Safety Lessons Learned: Near-Misses That Changed Designs
Every successful HRC deployment includes lessons learned the hard way. Near-misses — minor contact, unexpected stops, or misaligned safety zones — drive continuous improvement in both hardware and process design.
Common HRC Safety Near-Misses
- Unexpected robot motion: Faulty recovery logic triggered unintended joint movement.
- Incorrect safety field tuning: Misconfigured scanners led to zone overlap and delayed stops.
- Tool inertia: Light contact thresholds misjudged when tool weight was underestimated.
Design Improvements That Followed
- Dynamic speed and separation monitoring (DSSM) implemented using real-time tracking.
- Safety PLC interlocks between cobots and conveyors.
- Comprehensive re-validation under ISO/TS 15066 contact force limits.

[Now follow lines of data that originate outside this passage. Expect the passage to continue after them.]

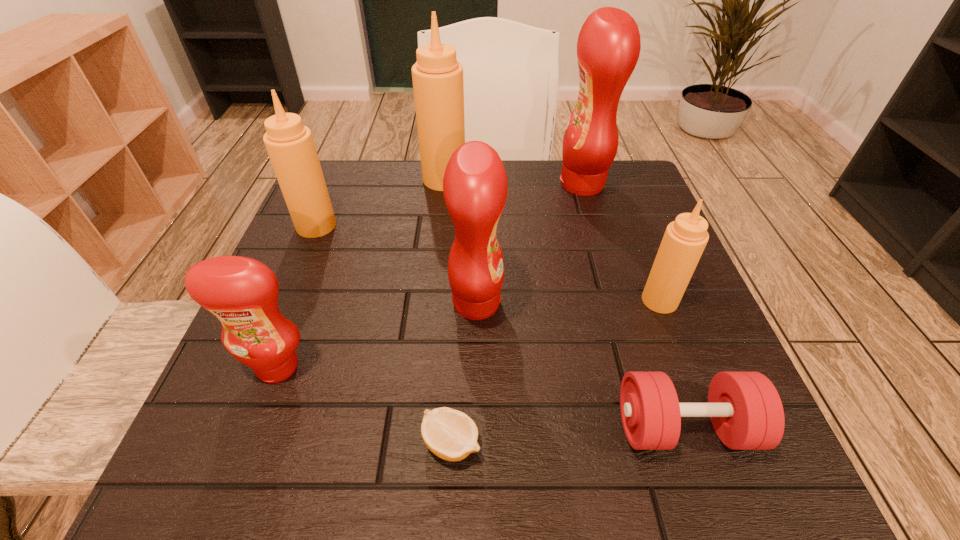 The image size is (960, 540). I want to click on the rightmost red condiment, so click(608, 47).

Locate an element on the screen. the biggest red condiment is located at coordinates (608, 47).

The image size is (960, 540). Find the location of `the farthest tan condiment`. the farthest tan condiment is located at coordinates (437, 76).

I want to click on the biggest tan condiment, so click(437, 76).

This screenshot has height=540, width=960. I want to click on the third farthest condiment, so click(x=290, y=145).

The height and width of the screenshot is (540, 960). In order to click on the third farthest object in this screenshot , I will do `click(290, 145)`.

Locate an element on the screen. The image size is (960, 540). the second red condiment from right to left is located at coordinates tap(475, 185).

Find the location of a particular element. The height and width of the screenshot is (540, 960). the second biggest red condiment is located at coordinates (475, 185).

The image size is (960, 540). What are the coordinates of `the smallest tan condiment` in the screenshot? It's located at [684, 240].

Where is `the nearest tan condiment`? This screenshot has width=960, height=540. the nearest tan condiment is located at coordinates (684, 240). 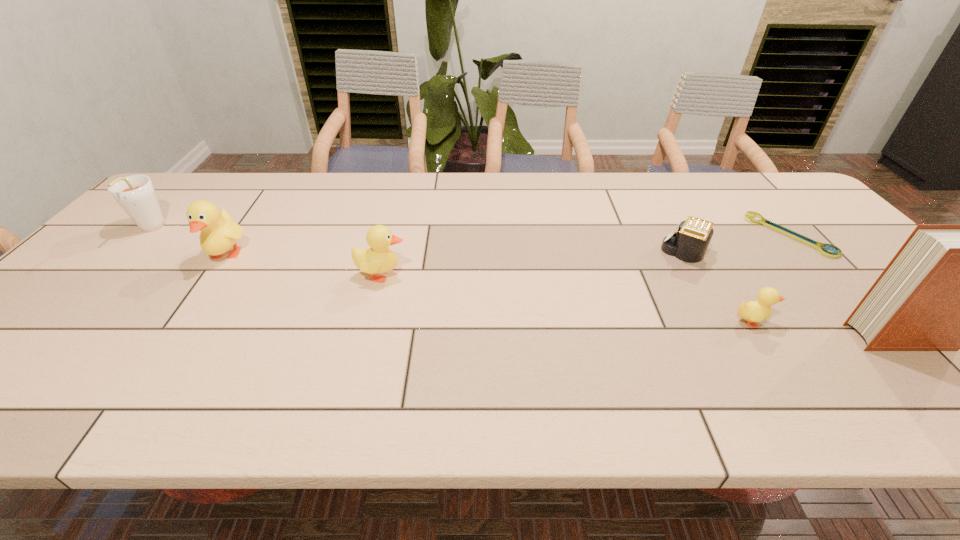 Please mark a free spot for a new duckling to balance the arrangement. Please provide its 2D coordinates. Your answer should be formatted as a tuple, i.e. [(x, y)], where the tuple contains the x and y coordinates of a point satisfying the conditions above.

[(556, 296)] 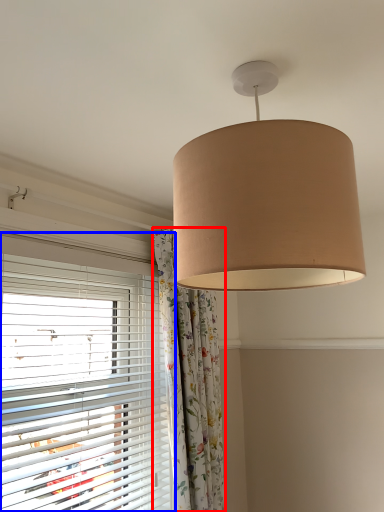 Question: Among these objects, which one is farthest to the camera, curtain (highlighted by a red box) or window blind (highlighted by a blue box)?

Choices:
 (A) curtain
 (B) window blind

Answer: (A) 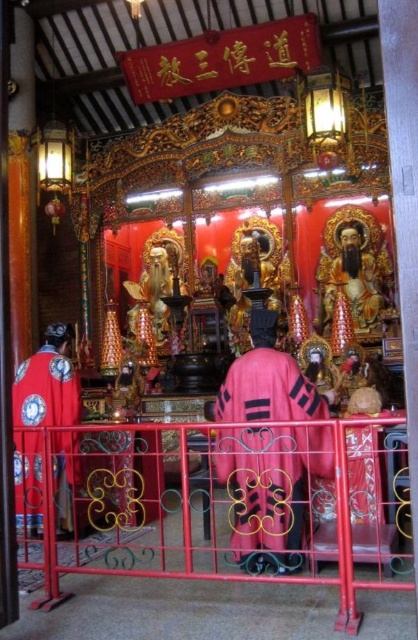 Question: Which of the following is the farthest from the observer?

Choices:
 (A) (56, 403)
 (B) (219, 458)

Answer: (A)

Question: Which point is closer to the camera?

Choices:
 (A) (73, 444)
 (B) (134, 548)

Answer: (B)

Question: Considering the relative positions of metallic red railing at center and velvet pink robe at center in the image provided, where is metallic red railing at center located with respect to velvet pink robe at center?

Choices:
 (A) above
 (B) below

Answer: (A)

Question: Which point is farther to the camera?

Choices:
 (A) coord(249,509)
 (B) coord(109,428)

Answer: (A)

Question: Is velvet pink robe at center further to camera compared to velvet red robe at left?

Choices:
 (A) yes
 (B) no

Answer: (B)

Question: In this image, where is metallic red railing at center located relative to velvet red robe at left?

Choices:
 (A) right
 (B) left

Answer: (A) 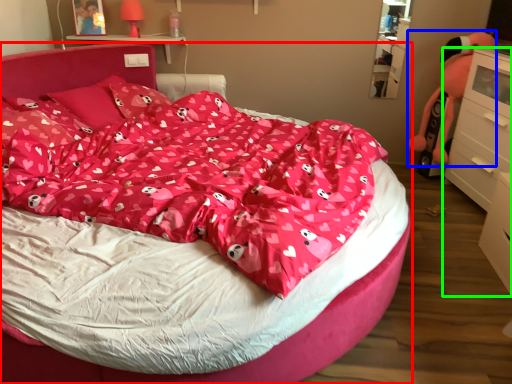 Question: Considering the real-world distances, which object is closest to bed (highlighted by a red box)? toy (highlighted by a blue box) or chest of drawers (highlighted by a green box).

Choices:
 (A) toy
 (B) chest of drawers

Answer: (B) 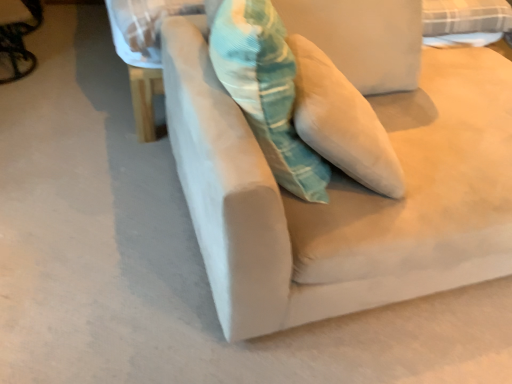 Locate an element on the screen. The width and height of the screenshot is (512, 384). vacant area that is situated to the right of metallic silver swivel chair at left is located at coordinates coord(71,74). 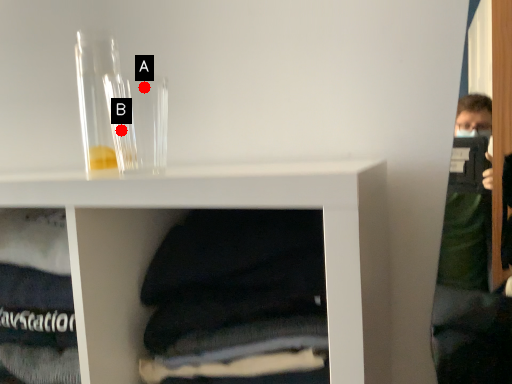 Question: Two points are circled on the image, labeled by A and B beside each circle. Which of the following is the farthest from the observer?

Choices:
 (A) A is further
 (B) B is further

Answer: (B) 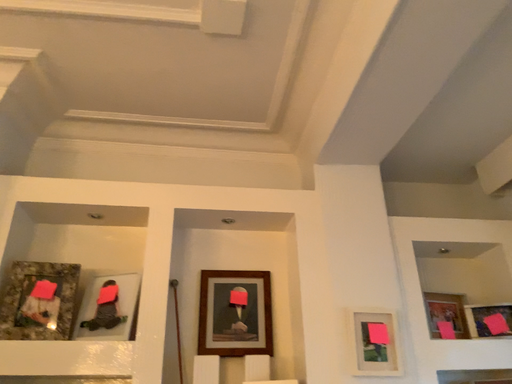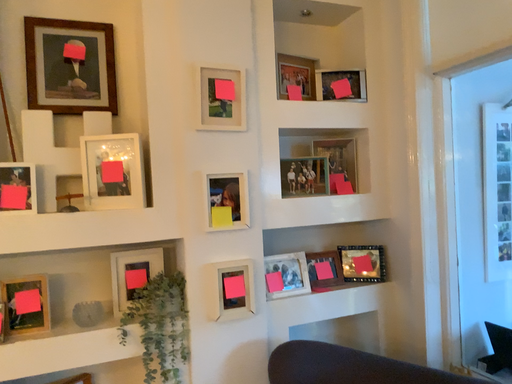 Question: Which way did the camera rotate in the video?

Choices:
 (A) rotated downward
 (B) rotated upward

Answer: (A) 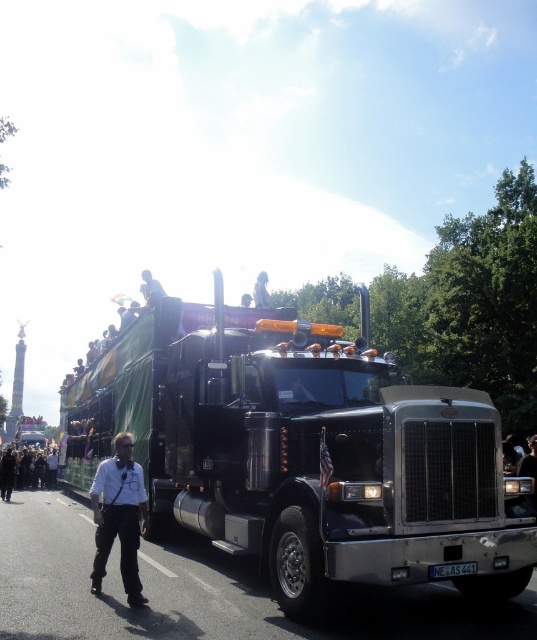 Which is in front, point (10, 451) or point (253, 289)?

Positioned in front is point (253, 289).

Does dark gray pants at lower left have a larger size compared to white fabric at upper center?

No.

Is point (43, 465) positioned in front of point (256, 289)?

No, (43, 465) is further to viewer.

I want to click on dark gray pants at lower left, so click(x=19, y=472).

Which is below, shiny black truck at center or dark gray pants at lower left?

dark gray pants at lower left is lower down.

Does shiny black truck at center have a lesser width compared to dark gray pants at lower left?

In fact, shiny black truck at center might be wider than dark gray pants at lower left.

Is point (466, 461) farther from viewer compared to point (4, 480)?

No.

Identify the location of shiny black truck at center. The width and height of the screenshot is (537, 640). (303, 452).

Can you confirm if shiny black truck at center is bigger than white fabric at upper center?

Correct, shiny black truck at center is larger in size than white fabric at upper center.

Consider the image. Can you confirm if shiny black truck at center is positioned above white fabric at upper center?

Incorrect, shiny black truck at center is not positioned above white fabric at upper center.

What do you see at coordinates (303, 452) in the screenshot? Image resolution: width=537 pixels, height=640 pixels. I see `shiny black truck at center` at bounding box center [303, 452].

Where is `shiny black truck at center`? This screenshot has width=537, height=640. shiny black truck at center is located at coordinates (303, 452). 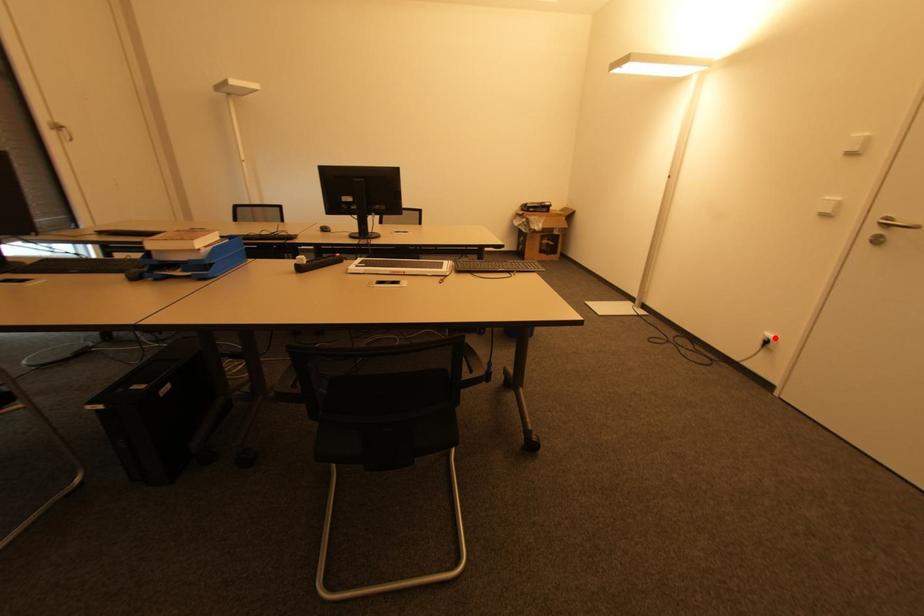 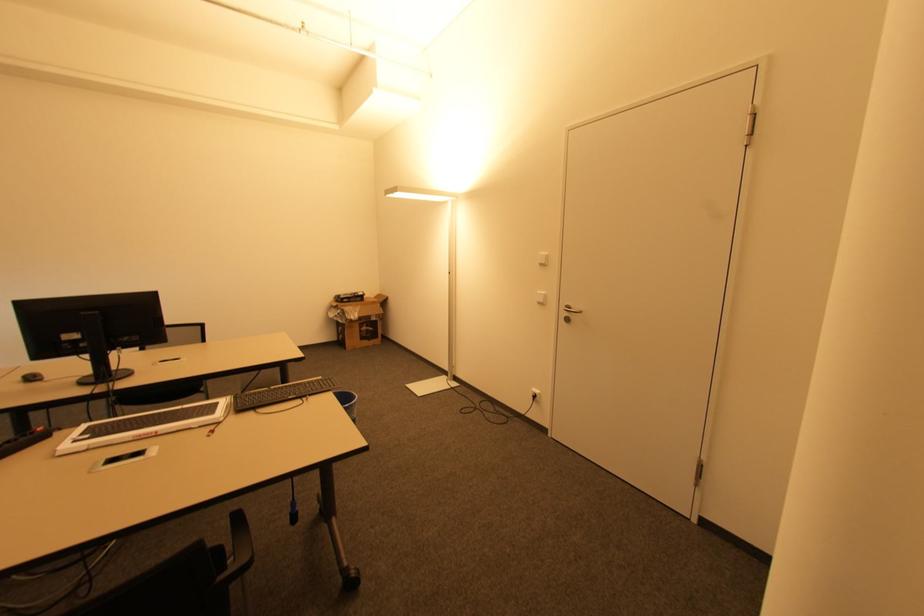 In the second image, find the point that corresponds to the highlighted location in the first image.

(539, 392) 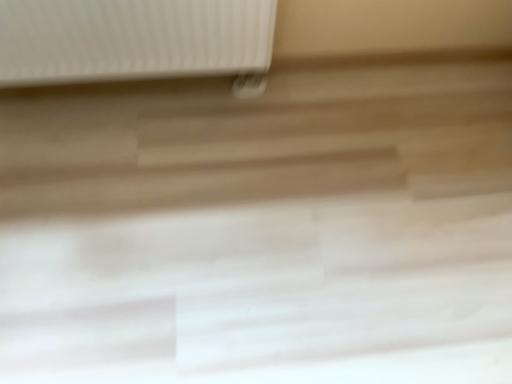 Locate an element on the screen. vacant region below white ribbed radiator at upper left (from a real-world perspective) is located at coordinates (129, 81). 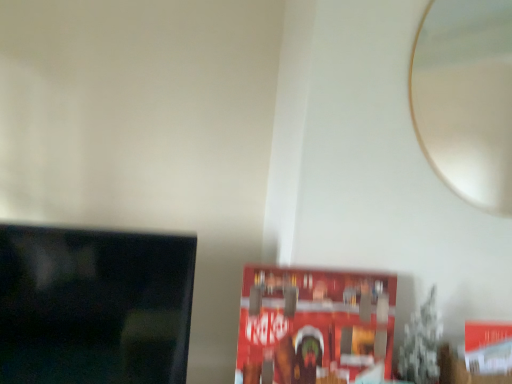 Question: From the image's perspective, is black glossy tv at left on red matte paperback book at center?

Choices:
 (A) yes
 (B) no

Answer: (A)

Question: Is black glossy tv at left closer to camera compared to red matte paperback book at center?

Choices:
 (A) yes
 (B) no

Answer: (A)

Question: Is black glossy tv at left thinner than red matte paperback book at center?

Choices:
 (A) yes
 (B) no

Answer: (B)

Question: Is black glossy tv at left turned away from red matte paperback book at center?

Choices:
 (A) yes
 (B) no

Answer: (B)

Question: Can you confirm if black glossy tv at left is smaller than red matte paperback book at center?

Choices:
 (A) yes
 (B) no

Answer: (B)

Question: Does black glossy tv at left turn towards red matte paperback book at center?

Choices:
 (A) no
 (B) yes

Answer: (A)

Question: From a real-world perspective, does red matte paperback book at center sit lower than black glossy tv at left?

Choices:
 (A) no
 (B) yes

Answer: (A)

Question: Is red matte paperback book at center surrounding black glossy tv at left?

Choices:
 (A) yes
 (B) no

Answer: (B)

Question: Is red matte paperback book at center smaller than black glossy tv at left?

Choices:
 (A) yes
 (B) no

Answer: (A)

Question: Is red matte paperback book at center at the right side of black glossy tv at left?

Choices:
 (A) no
 (B) yes

Answer: (B)

Question: Is the depth of red matte paperback book at center greater than that of black glossy tv at left?

Choices:
 (A) yes
 (B) no

Answer: (A)

Question: From the image's perspective, does red matte paperback book at center appear lower than black glossy tv at left?

Choices:
 (A) yes
 (B) no

Answer: (A)

Question: Can you confirm if white glossy mirror at upper right is positioned to the right of black glossy tv at left?

Choices:
 (A) yes
 (B) no

Answer: (A) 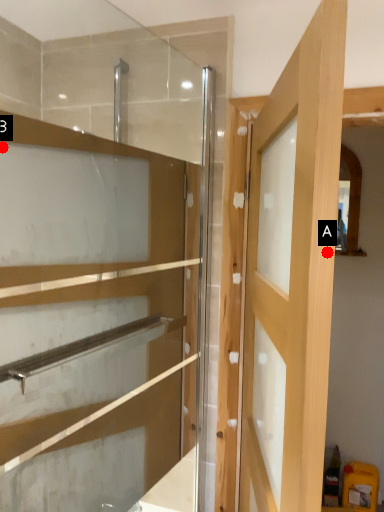 Question: Two points are circled on the image, labeled by A and B beside each circle. Which point is closer to the camera?

Choices:
 (A) A is closer
 (B) B is closer

Answer: (A) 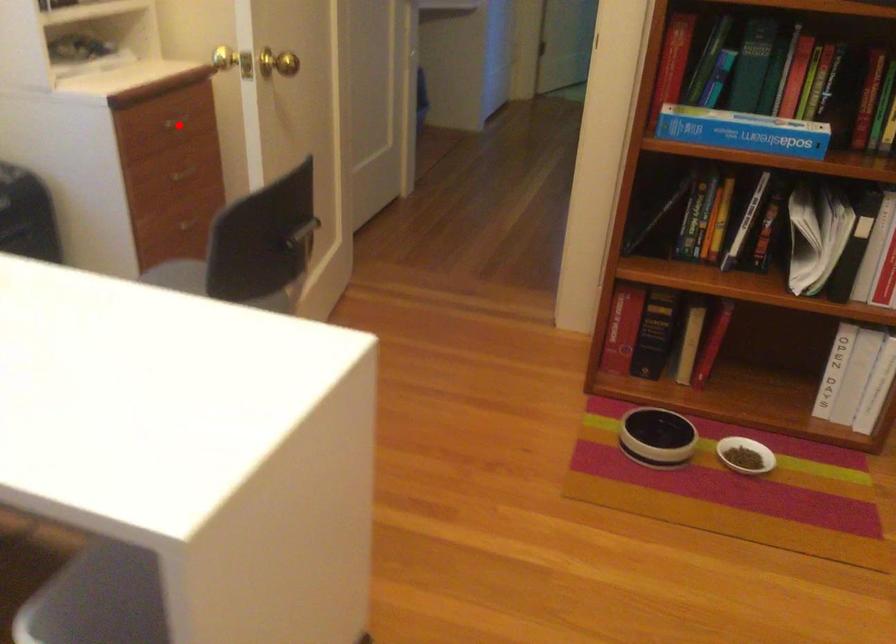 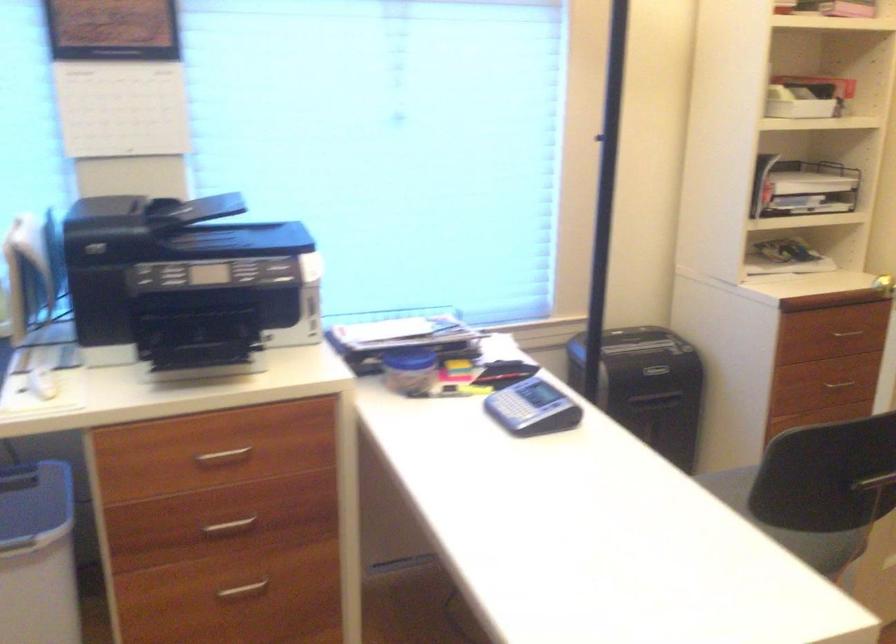 Question: I am providing you with two images of the same scene from different viewpoints. A red point is marked on the first image. Is the red point's position out of view in image 2?

Choices:
 (A) Yes
 (B) No

Answer: (B) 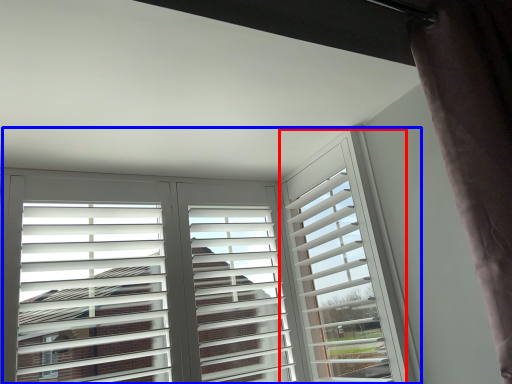 Question: Among these objects, which one is nearest to the camera, window frame (highlighted by a red box) or window (highlighted by a blue box)?

Choices:
 (A) window frame
 (B) window

Answer: (B) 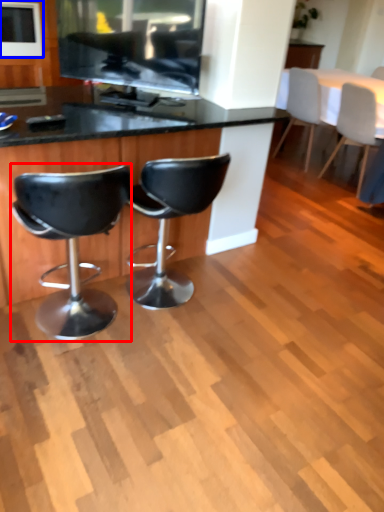 Question: Which of the following is the farthest to the observer, chair (highlighted by a red box) or appliance (highlighted by a blue box)?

Case Example: Automotive Assembly Cell
After a near-miss caused by visual obstruction, engineers redesigned the layout to ensure 1.6 m of safe approach distance and added soft covers to the gripper. No further events occurred after 10,000 collaborative cycles.
Related Articles
- 10 Real HRC Applications: Assembly, Screwdriving, and Testing
- Ergonomics Wins: How Cobots Reduce Injuries and Absence
- From Prototype to 24/7: Making HRC Reliable
Conclusion
Safety maturity comes from transparency. Sharing near-misses — and the design corrections that followed — ensures that each new HRC project starts stronger than the last.